Yahoo! Tries To Hide Parts Of Lawsuit From Public, Icahn (YHOO)
Yahoo is trying to conceal large parts of a lawsuit brought against the company by shareholders who say the board should have taken Microsoft’s bid, the AP says. The suit, filed in Delaware about three months ago, is your standard shareholder complaint, but the fact that Carl Icahn's now making his play makes it more interesting:
In a letter sent Friday to the judge overseeing the case in Delaware, a lawyer for the shareholders argued Yahoo is trying "to whitewash embarrassing documents" because the company thinks the information will damage the board's efforts to repel a challenge by activist investor Carl Icahn...
Yahoo is trying "to sanitize the public record and maintain a cloak of secrecy regarding unflattering evidence of breach of fiduciary duty," shareholder attorney Joel Friedlander wrote in a letter to Chancellor William B. Chandler III
The redacted documents include information about an employee severance plan that Yahoo adopted shortly after Microsoft made its initial bid Jan. 31 and notes about a conversation between Yang and Microsoft CEO Steve Ballmer, Friedlander wrote.
It's standard procedure for companies to redact information if their suits ever get to trial. But count on Carl Icahn to make hay from this: The AP dryly notes that "the information would be particularly damaging to the board if it suggests the directors deliberately took steps to make Yahoo more expensive for Microsoft."
We doubt they implemented the plan just to make the company more expensive--but retention and spiteful self-enrichment-in-the-event-of-a-takeover were certainly on their minds. In any event, we figure the new severance plan would have added another $1 billion to $3 billion to MSFT's costs.
See Also: How Much Will Yahoo's New Severance Plan Cost Microsoft?




-A humble SAI reader
Yahoo guys go down in history as idiots.
Vasanth,
I would say that this is the time for Yahoo to have a turn at a testing of their credibility. So far they've been credible to my mind, and I'm usually a difficult observer to convince.
From the start I'd assumed that Yahoo's change of control severance plan was designed for r-e-t-e-n-t-i-o-n of employees under the difficult personnel environment of MSFT's unsolicited assault, but would not ordinarily grant free walk-a-ways of extended severance benefits except under bonafide merger related difficulties: relocation distance, nearness to retirement, difficult domestic reorganizations (shifts, separations, extraordinary family matters, etc.), or some other reason Yahoo considered worthy of extended benefits... but not just because some MSFT-hating employee wanted a few months of free ride.

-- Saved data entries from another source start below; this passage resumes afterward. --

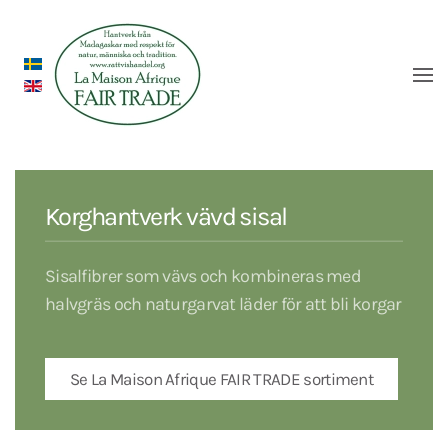
Korghantverk vävd sisal
Sisalfibrer som vävs och kombineras med
halvgräs och naturgarvat läder för att bli korgar
Se La Maison Afrique FAIR TRADE sortiment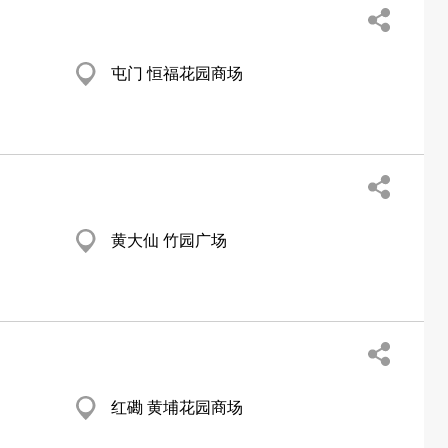
屯门 恒福花园商场
黄大仙 竹园广场
红磡 黄埔花园商场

I still say that this might not have varied demonstrably from what MSFT intended for typical severance benefits after the merger anyway, and I suspect it could've easily been adapted to that purpose.

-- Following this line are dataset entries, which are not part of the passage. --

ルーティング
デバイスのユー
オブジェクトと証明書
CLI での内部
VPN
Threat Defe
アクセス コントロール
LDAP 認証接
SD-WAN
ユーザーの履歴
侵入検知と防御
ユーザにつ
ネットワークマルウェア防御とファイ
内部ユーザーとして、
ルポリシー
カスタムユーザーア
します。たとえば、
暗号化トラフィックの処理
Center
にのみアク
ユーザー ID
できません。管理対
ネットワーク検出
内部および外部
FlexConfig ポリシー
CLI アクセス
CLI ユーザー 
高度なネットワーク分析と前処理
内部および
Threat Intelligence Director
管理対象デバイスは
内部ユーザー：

We'll get to find out eventually. I say I'll be closer to right on the matter.
Anybody want to walk out on this windswept ledge with me and go on the record with an opinion?
Henry, want to call my hand?... Think about it and take a deep breath. You want to throw down with joeblow?
I say the Judge will either continue the repression under Yahoo's requests to protect confidentiality and possibly competitive reasons... or he'll make it public and it won't be the fearful monster cash-out that the Pundinistas claimed it'd be.
Apparently, we'll eventually discover the terms, and we might do so Monday according to a hearing on the matter that is scheduled in Delaware Chancery Court. I think the Judge can elect to make them public or repress parts of the plan if he considers them not to be of consequences to the plaintiff's case.
While any element of severance might objectively be considered a form of poison if abused (I've always detested Golden Parachutes), these poisons are often, if not usually, allowed by the Delaware code if they are not found to be designed purely as roadblocks to obtaining the best in shareholders' interests.
So far, Yang, Filo, Decker, the board and Bostock have all delivered on credibility. It'll be interesting to see if it holds true in this matter as well.